For this univariate linear regression model
$$y_i = \beta_0 + \beta_1x_i+\epsilon_i$$
given data set $D=\{(x_1,y_1),…,(x_n,y_n)\}$, the coefficient estimates are
$$\hat\beta_1=\frac{\sum_ix_iy_i-n\bar x\bar y}{n\bar x^2-\sum_ix_i^2}$$ $$\hat\beta_0=\bar y – \hat\beta_1\bar x$$
Here is my question, according to the book and Wikipedia, the standard error of $\hat\beta_1$ is $$s_{\hat\beta_1}=\sqrt{\frac{\sum_i\hat\epsilon_i^2}{(n-2)\sum_i(x_i-\bar x)^2}}$$
How and why?
Solved – How to derive the standard error of linear regression coefficient
inferencestandard error
Best Answer
3rd comment above: I've already understand how it comes. But still a question: in my post, the standard error has (n−2), where according to your answer, it doesn't, why?

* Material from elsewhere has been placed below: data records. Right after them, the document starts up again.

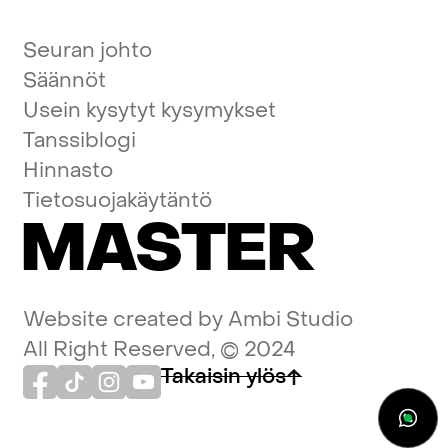
Seuran johto
Säännöt
Usein kysytyt kysymykset
Tanssiblogi
Hinnasto
Tietosuojakäytäntö
MASTER
Website created by
Ambi Studio
All Right Reserved, © 2024
Takaisin ylös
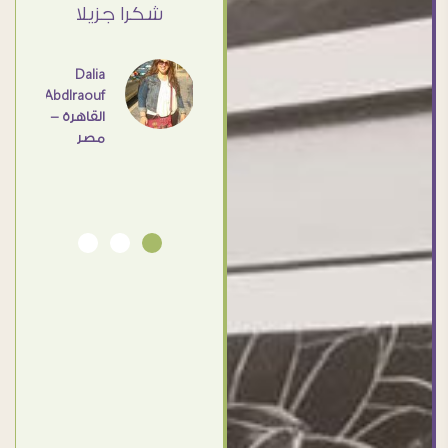
القاهرة
ي حد
شكرا جزيلا
- مصر
عامل
اهم
Dalia
Abdlraouf
القاهرة -
Ahmed
مصر
Elassi
بورسعيد
- مصر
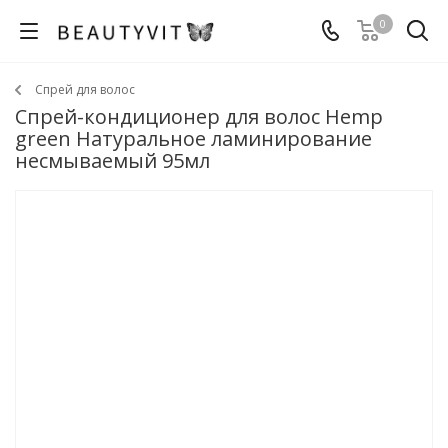
0
Спрей для волос
Спрей-кондиционер для волос Hemp
green Натуральное ламинирование
несмываемый 95мл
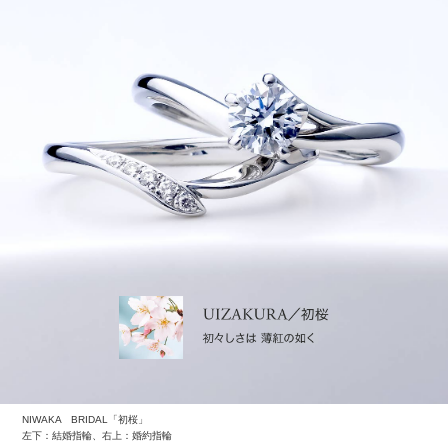
また、
名古屋では、新郎新婦が結婚式場や家の2
階から
お菓子をまく
「菓子まき」
も特徴的。
花嫁がまくたくさんのお菓子を、近所の人やゲストが下
で受けます。
他には、嫁入り道具を乗せて近所を走り、新居へ向かう
「嫁入りトラック」
という風習も。
「出戻りしない」
という縁起を担いで、このトラックは
バックをしないそうですよ。
※「結婚スタイルマガジントレンド調査2018」
結婚に関するWEBアンケート調査
調査対象：入籍3年以内の男女で、挙式と披露宴を行った人
調査時期：2018年7月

In my post, it is found that $$ \widehat{\text{se}}(\hat{b}) = \sqrt{\frac{n \hat{\sigma}^2}{n\sum x_i^2 - (\sum x_i)^2}}. $$ The denominator can be written as $$ n \sum_i (x_i - \bar{x})^2 $$ Thus, $$ \widehat{\text{se}}(\hat{b}) = \sqrt{\frac{\hat{\sigma}^2}{\sum_i (x_i - \bar{x})^2}} $$
With $$ \hat{\sigma}^2 = \frac{1}{n-2} \sum_i \hat{\epsilon}_i^2 $$ i.e. the Mean Square Error (MSE) in the ANOVA table, we end up with your expression for $\widehat{\text{se}}(\hat{b})$. The $n-2$ term accounts for the loss of 2 degrees of freedom in the estimation of the intercept and the slope.